Natürlich gab es bei einem Rennen über fast 17 Stunden die einen oder anderen kleinen und großen Dramen. So stand die Schnitzelalm lange, um die Bremse des OTK-Chassis wieder flott zu bekommen. Die Allgäuer startet aus der ersten Startreihe und gaben lange mit den Ton an, genau wie LS Racing, die aber gleich zwei größere Probleme bekamen. Auch der MSC Oberflockenbach stand viel zu lange in der Box still, dabei war der Auftaktsieger am Sonntag der Schnellste im Feld. Ein defektes Bremsgestänge ihrer Kelgate Bremse stoppte deren Vorwärtsdrang, genau wie eine Zeitstrafe wegen Speedlimit. Ansonsten aber waren die Top-Teams verschont vom großen Dilemma und bereit, den Gesamtsieg zu holen.
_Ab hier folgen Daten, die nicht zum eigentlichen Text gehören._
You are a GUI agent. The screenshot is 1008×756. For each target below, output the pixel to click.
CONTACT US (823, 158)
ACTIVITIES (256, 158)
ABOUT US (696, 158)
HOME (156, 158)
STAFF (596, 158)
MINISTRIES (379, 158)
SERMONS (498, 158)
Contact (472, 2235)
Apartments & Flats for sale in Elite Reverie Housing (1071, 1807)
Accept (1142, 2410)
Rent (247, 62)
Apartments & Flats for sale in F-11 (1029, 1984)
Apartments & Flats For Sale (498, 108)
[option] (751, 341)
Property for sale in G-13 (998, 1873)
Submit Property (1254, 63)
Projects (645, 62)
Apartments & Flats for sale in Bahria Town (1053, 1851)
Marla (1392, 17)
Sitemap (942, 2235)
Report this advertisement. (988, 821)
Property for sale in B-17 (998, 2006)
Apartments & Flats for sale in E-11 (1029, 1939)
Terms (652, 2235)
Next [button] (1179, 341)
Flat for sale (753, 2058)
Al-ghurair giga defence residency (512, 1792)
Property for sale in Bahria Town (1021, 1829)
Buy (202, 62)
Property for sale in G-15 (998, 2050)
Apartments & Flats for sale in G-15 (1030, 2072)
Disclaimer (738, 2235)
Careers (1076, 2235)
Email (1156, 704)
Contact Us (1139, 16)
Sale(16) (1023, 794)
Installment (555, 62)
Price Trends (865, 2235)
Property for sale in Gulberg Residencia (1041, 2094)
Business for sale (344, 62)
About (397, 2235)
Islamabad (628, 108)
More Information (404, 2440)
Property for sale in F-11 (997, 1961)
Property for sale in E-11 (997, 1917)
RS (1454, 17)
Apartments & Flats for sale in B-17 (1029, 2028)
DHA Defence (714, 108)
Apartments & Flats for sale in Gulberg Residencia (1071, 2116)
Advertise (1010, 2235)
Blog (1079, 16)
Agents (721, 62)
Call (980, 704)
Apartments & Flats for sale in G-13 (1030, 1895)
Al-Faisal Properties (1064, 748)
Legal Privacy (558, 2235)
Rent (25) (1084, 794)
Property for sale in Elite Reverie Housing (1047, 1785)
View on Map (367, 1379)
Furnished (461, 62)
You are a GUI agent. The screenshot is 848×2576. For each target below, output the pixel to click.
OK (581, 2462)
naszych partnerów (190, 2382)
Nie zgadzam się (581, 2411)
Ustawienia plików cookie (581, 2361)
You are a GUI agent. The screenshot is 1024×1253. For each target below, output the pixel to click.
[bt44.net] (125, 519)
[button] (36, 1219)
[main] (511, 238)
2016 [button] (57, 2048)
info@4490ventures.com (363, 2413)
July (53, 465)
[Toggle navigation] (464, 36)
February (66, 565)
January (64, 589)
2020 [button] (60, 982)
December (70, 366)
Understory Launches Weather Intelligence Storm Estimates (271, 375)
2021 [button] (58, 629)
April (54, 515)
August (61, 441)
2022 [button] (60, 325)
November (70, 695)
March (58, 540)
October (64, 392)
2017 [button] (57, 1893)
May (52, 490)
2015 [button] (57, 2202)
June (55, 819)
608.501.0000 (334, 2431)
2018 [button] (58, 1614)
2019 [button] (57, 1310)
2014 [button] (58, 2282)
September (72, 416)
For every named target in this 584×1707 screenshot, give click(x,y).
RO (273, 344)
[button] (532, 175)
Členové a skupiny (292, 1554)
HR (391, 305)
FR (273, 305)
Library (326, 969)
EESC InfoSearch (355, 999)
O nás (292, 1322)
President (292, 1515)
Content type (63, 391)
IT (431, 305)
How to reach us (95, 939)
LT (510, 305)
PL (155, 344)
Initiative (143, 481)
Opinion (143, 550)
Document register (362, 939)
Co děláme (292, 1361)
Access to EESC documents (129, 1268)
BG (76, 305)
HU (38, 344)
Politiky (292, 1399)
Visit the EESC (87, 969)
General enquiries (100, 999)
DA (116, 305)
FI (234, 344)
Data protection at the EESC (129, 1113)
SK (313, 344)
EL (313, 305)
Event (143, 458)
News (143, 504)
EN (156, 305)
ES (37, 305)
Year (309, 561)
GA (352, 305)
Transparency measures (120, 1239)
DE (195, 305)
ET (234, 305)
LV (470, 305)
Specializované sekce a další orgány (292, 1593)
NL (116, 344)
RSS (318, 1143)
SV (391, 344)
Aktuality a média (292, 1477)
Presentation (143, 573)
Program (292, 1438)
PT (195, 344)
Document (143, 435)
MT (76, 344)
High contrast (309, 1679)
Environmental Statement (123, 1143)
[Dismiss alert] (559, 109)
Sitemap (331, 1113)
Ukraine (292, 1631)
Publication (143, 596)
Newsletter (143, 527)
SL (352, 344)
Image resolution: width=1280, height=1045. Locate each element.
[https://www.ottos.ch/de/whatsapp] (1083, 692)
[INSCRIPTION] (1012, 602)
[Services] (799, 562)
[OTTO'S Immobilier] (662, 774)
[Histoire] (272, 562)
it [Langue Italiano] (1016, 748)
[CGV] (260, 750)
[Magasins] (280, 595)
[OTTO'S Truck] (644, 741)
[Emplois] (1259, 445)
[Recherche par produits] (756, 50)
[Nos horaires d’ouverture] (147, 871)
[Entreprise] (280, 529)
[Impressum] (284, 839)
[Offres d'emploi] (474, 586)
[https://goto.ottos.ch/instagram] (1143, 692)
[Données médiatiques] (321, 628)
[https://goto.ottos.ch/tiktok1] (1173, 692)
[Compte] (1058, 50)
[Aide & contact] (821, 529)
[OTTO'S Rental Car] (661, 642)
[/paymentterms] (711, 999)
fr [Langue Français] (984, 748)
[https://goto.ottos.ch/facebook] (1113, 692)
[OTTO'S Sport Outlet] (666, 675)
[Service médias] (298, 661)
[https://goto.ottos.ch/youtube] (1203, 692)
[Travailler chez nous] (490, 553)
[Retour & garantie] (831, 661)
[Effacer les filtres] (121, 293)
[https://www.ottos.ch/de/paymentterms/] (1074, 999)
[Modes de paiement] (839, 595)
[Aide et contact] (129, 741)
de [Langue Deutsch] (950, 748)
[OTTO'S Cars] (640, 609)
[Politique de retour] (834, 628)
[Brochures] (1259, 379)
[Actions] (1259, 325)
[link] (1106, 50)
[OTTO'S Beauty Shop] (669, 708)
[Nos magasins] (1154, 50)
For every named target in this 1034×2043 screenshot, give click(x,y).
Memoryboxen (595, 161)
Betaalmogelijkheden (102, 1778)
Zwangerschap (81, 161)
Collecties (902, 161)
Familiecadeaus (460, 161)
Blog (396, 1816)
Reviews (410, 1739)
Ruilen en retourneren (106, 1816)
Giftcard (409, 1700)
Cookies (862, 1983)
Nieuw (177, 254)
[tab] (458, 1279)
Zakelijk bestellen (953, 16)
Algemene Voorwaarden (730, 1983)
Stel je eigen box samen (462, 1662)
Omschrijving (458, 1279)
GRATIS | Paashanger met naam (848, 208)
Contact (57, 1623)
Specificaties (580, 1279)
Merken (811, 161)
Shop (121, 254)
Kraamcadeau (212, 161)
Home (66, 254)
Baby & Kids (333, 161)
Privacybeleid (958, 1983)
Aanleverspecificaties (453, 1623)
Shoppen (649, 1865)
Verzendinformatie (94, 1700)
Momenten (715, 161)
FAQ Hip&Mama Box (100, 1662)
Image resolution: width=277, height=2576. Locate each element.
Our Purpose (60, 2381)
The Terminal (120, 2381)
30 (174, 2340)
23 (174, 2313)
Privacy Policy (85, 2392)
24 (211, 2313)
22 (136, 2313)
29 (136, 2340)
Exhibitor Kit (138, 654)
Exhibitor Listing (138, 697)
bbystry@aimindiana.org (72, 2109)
Kleineren Trouble vermeldete die #79: Das GTC Rekordteam verrechnete sich mit der Fahrtzeit genau wie der WGKC. Eine weitere Zeitstrafe für die #79 war dann wohl der „Sargnagel“ in einem engen und spannenden Rennen, bei dem ATW Racing durch zwei Reparaturen der Heckstoßstange eingebremst wurde.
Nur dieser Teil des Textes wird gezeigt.